__EXERCISE REQUIREMENTS__: Since pictures are not wanted, repeat only the text of the records, word for word.
[MATERIAL SUPPLIED — start]
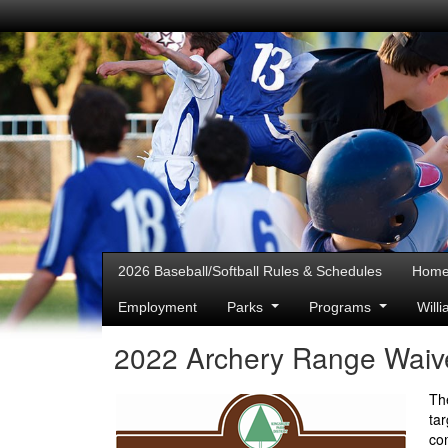
2026 Baseball/Softball Rules & Schedules
Hom
Employment
Parks
Programs
Will
2022 Archery Range Waive
Th
ta
co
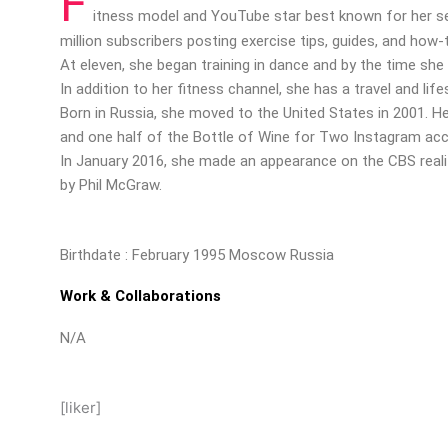
F
itness model and YouTube star best known for her sel
million subscribers posting exercise tips, guides, and how-
At eleven, she began training in dance and by the time she 
In addition to her fitness channel, she has a travel and lif
Born in Russia, she moved to the United States in 2001. H
and one half of the Bottle of Wine for Two Instagram ac
In January 2016, she made an appearance on the CBS real
by Phil McGraw.
Birthdate : February 1995 Moscow Russia
Work & Collaborations
N/A
[liker]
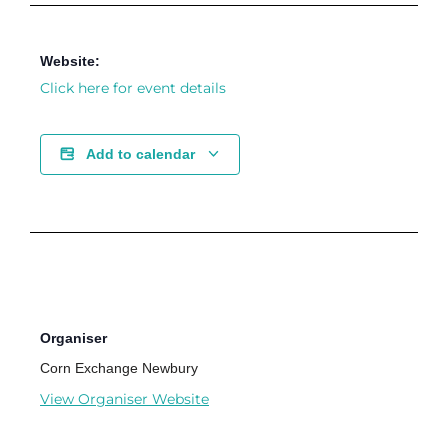
Website:
Click here for event details
Add to calendar
Organiser
Corn Exchange Newbury
View Organiser Website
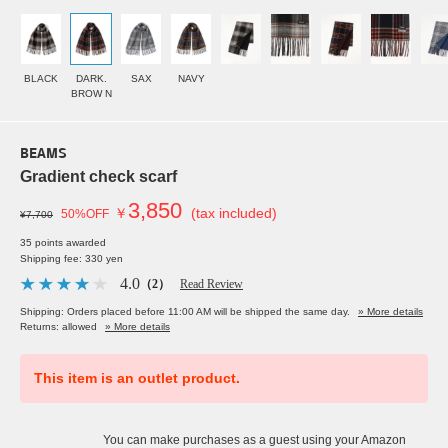
BLACK
DARK.
SAX
NAVY
BROW N
BEAMS
Gradient check scarf
3,850
￥
(tax included)
50%OFF
¥7,700
35 points awarded
Shipping fee: 330 yen
4.0
（2）
Read Review
Shipping: Orders placed before 11:00 AM will be shipped the same day.
» More details
Returns: allowed
» More details
This item is an outlet product.
You can make purchases as a guest using your Amazon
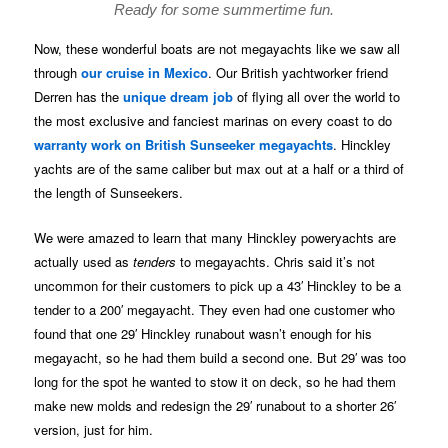
Ready for some summertime fun.
Now, these wonderful boats are not megayachts like we saw all
through
our cruise in Mexico
. Our British yachtworker friend
Derren has the
unique dream job
of flying all over the world to
the most exclusive and fanciest marinas on every coast to do
warranty work on British Sunseeker megayachts
. Hinckley
yachts are of the same caliber but max out at a half or a third of
the length of Sunseekers.
We were amazed to learn that many Hinckley poweryachts are
actually used as
tenders
to megayachts. Chris said it’s not
uncommon for their customers to pick up a 43′ Hinckley to be a
tender to a 200′ megayacht. They even had one customer who
found that one 29′ Hinckley runabout wasn’t enough for his
megayacht, so he had them build a second one. But 29′ was too
long for the spot he wanted to stow it on deck, so he had them
make new molds and redesign the 29′ runabout to a shorter 26′
version, just for him.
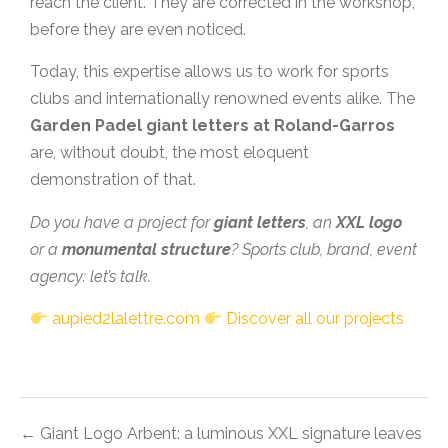
reach the client. They are corrected in the workshop,
before they are even noticed.
Today, this expertise allows us to work for sports
clubs and internationally renowned events alike. The
Garden Padel giant letters at Roland-Garros
are, without doubt, the most eloquent
demonstration of that.
Do you have a project for
giant letters
, an
XXL logo
or a
monumental structure
? Sports club, brand, event
agency: let’s talk.
aupied2lalettre.com
Discover all our projects
← Giant Logo Arbent: a luminous XXL signature leaves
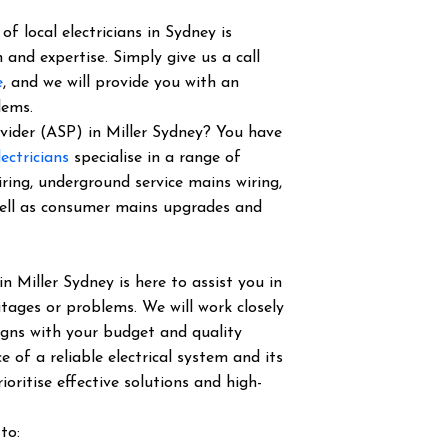
f local electricians in Sydney is
 and expertise. Simply give us a call
e
, and we will provide you with an
lems.
rovider (ASP) in Miller Sydney? You have
ectricians
specialise in a range of
iring, underground service mains wiring,
well as consumer mains upgrades and
in Miller Sydney is here to assist you in
tages or problems. We will work closely
igns with your budget and quality
of a reliable electrical system and its
ioritise effective solutions and high-
to:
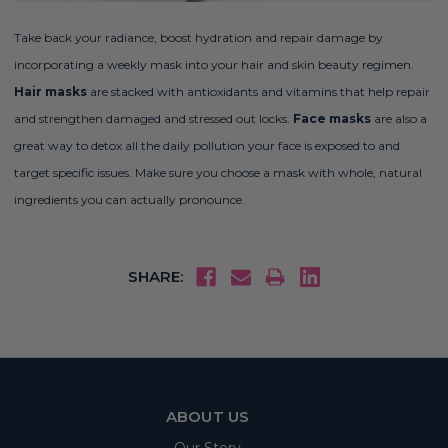
Take back your radiance, boost hydration and repair damage by
incorporating a weekly mask into your hair and skin beauty regimen.
Hair masks
are stacked with antioxidants and vitamins that help repair
and strengthen damaged and stressed out locks.
Face masks
are also a
great way to detox all the daily pollution your face is exposed to and
target specific issues. Make sure you choose a mask with whole, natural
ingredients you can actually pronounce.
SHARE:
ABOUT US
Our Story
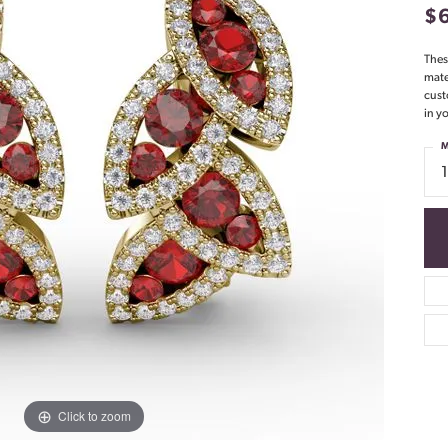
$
Thes
mate
cust
in yo
M
Click to zoom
[MATERIAL SUPPLIED — finish]
__SOLUTION TO THE PROBLEM__:
2026 Baseball/Softball Rules & Schedules
Hom
Employment
Parks
Programs
Will
2022 Archery Range Waive
Th
ta
co
F
itness model and YouTube star best known for her sel
million subscribers posting exercise tips, guides, and how-
At eleven, she began training in dance and by the time she 
In addition to her fitness channel, she has a travel and lif
Born in Russia, she moved to the United States in 2001. H
and one half of the Bottle of Wine for Two Instagram ac
In January 2016, she made an appearance on the CBS real
by Phil McGraw.
Birthdate : February 1995 Moscow Russia
Work & Collaborations
N/A
[liker]
Website:
Click here for event details
Add to calendar
Organiser
Corn Exchange Newbury
View Organiser Website
BLACK
DARK.
SAX
NAVY
BROW N
BEAMS
Gradient check scarf
3,850
￥
(tax included)
50%OFF
¥7,700
35 points awarded
Shipping fee: 330 yen
4.0
（2）
Read Review
Shipping: Orders placed before 11:00 AM will be shipped the same day.
» More details
Returns: allowed
» More details
This item is an outlet product.
You can make purchases as a guest using your Amazon
Ready for some summertime fun.
Now, these wonderful boats are not megayachts like we saw all
through
our cruise in Mexico
. Our British yachtworker friend
Derren has the
unique dream job
of flying all over the world to
the most exclusive and fanciest marinas on every coast to do
warranty work on British Sunseeker megayachts
. Hinckley
yachts are of the same caliber but max out at a half or a third of
the length of Sunseekers.
We were amazed to learn that many Hinckley poweryachts are
actually used as
tenders
to megayachts. Chris said it’s not
uncommon for their customers to pick up a 43′ Hinckley to be a
tender to a 200′ megayacht. They even had one customer who
found that one 29′ Hinckley runabout wasn’t enough for his
megayacht, so he had them build a second one. But 29′ was too
long for the spot he wanted to stow it on deck, so he had them
make new molds and redesign the 29′ runabout to a shorter 26′
version, just for him.
reach the client. They are corrected in the workshop,
before they are even noticed.
Today, this expertise allows us to work for sports
clubs and internationally renowned events alike. The
Garden Padel giant letters at Roland-Garros
are, without doubt, the most eloquent
demonstration of that.
Do you have a project for
giant letters
, an
XXL logo
or a
monumental structure
? Sports club, brand, event
agency: let’s talk.
aupied2lalettre.com
Discover all our projects
← Giant Logo Arbent: a luminous XXL signature leaves
f local electricians in Sydney is
 and expertise. Simply give us a call
e
, and we will provide you with an
lems.
rovider (ASP) in Miller Sydney? You have
ectricians
specialise in a range of
iring, underground service mains wiring,
well as consumer mains upgrades and
in Miller Sydney is here to assist you in
tages or problems. We will work closely
igns with your budget and quality
of a reliable electrical system and its
ioritise effective solutions and high-
to:
Take back your radiance, boost hydration and repair damage by
incorporating a weekly mask into your hair and skin beauty regimen.
Hair masks
are stacked with antioxidants and vitamins that help repair
and strengthen damaged and stressed out locks.
Face masks
are also a
great way to detox all the daily pollution your face is exposed to and
target specific issues. Make sure you choose a mask with whole, natural
ingredients you can actually pronounce.
SHARE:
ABOUT US
Our Story
$
Thes
mate
cust
in yo
M
Click to zoom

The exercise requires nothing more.